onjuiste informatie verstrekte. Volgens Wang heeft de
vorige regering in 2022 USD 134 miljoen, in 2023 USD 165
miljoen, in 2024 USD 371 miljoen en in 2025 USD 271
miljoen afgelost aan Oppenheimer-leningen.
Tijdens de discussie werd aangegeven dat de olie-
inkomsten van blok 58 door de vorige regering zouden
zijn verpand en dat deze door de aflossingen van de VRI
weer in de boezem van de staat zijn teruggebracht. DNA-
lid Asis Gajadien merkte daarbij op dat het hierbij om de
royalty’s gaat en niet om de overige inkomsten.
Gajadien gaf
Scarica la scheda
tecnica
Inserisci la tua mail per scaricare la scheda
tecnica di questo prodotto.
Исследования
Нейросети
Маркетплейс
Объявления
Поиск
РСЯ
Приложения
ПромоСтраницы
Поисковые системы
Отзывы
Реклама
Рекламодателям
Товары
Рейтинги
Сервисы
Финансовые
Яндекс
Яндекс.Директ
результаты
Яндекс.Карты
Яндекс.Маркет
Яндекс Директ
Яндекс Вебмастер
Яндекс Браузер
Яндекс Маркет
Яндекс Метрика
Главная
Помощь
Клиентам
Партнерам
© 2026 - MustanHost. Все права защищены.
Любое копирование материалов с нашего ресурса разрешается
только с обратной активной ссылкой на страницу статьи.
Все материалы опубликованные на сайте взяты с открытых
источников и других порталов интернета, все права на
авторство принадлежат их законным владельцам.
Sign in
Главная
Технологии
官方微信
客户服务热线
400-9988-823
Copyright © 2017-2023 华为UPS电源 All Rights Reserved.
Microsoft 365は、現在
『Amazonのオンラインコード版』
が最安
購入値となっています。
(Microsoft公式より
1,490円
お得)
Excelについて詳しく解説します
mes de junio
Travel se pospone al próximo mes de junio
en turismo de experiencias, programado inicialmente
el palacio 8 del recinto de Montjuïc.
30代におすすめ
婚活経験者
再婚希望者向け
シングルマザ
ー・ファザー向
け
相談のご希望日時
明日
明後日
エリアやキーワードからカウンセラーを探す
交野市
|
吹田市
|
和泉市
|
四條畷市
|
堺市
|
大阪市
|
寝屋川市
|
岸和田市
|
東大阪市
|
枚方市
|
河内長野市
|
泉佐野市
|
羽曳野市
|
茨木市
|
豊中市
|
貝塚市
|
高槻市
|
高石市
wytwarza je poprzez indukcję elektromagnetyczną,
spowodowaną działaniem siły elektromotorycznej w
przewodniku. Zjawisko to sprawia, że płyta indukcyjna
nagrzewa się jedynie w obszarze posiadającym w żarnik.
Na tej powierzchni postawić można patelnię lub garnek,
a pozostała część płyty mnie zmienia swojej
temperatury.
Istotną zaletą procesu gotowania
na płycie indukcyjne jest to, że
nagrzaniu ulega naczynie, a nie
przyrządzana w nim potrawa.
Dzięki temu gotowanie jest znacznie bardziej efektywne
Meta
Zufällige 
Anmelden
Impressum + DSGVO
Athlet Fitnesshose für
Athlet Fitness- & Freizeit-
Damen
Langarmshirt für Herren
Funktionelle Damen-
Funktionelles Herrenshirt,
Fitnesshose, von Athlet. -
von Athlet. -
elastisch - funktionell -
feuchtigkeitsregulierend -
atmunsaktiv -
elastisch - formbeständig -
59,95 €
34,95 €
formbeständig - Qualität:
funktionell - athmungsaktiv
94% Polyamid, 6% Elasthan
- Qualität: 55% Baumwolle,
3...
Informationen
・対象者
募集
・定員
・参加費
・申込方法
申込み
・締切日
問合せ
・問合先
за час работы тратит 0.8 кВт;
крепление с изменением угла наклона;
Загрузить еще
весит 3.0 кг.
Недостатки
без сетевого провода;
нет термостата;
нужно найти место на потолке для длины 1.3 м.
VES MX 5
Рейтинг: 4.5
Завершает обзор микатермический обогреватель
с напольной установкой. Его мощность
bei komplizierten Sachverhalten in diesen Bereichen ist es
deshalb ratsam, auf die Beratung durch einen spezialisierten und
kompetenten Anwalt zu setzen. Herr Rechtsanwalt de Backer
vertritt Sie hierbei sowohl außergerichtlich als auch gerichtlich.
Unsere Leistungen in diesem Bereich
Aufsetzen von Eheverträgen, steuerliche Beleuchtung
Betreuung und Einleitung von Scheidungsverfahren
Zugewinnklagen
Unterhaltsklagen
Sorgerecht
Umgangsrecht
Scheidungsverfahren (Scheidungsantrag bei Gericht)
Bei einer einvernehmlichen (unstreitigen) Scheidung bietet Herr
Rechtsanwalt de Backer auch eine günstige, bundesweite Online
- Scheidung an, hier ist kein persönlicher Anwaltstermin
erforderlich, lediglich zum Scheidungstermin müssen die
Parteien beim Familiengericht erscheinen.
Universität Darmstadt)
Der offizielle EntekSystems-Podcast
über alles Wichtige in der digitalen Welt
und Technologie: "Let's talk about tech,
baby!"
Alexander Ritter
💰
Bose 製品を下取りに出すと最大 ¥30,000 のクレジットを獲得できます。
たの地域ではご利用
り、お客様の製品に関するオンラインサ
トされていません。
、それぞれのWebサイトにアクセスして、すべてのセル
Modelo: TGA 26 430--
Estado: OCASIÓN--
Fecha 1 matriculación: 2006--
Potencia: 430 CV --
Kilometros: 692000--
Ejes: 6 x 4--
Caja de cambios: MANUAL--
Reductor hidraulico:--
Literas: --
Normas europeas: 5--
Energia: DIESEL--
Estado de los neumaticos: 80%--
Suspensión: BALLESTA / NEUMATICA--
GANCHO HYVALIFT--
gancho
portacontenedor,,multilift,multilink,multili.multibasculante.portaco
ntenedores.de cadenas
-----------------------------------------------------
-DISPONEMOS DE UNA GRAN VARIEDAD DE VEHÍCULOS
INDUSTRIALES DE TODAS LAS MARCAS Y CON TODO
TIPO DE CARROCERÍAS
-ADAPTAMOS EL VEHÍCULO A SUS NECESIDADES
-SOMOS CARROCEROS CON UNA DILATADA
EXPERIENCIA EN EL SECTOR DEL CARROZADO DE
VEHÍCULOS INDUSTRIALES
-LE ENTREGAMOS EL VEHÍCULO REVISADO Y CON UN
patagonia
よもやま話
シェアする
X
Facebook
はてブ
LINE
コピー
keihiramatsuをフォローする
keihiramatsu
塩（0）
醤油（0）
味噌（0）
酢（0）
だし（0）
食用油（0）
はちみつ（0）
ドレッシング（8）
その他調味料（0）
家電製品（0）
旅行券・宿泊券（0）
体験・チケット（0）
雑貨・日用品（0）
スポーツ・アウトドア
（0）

____________________

### REQUIRED WORK
A single number is the whole answer: how many lines in the entries hold the word "junio".

### SOLUTION BELOW
2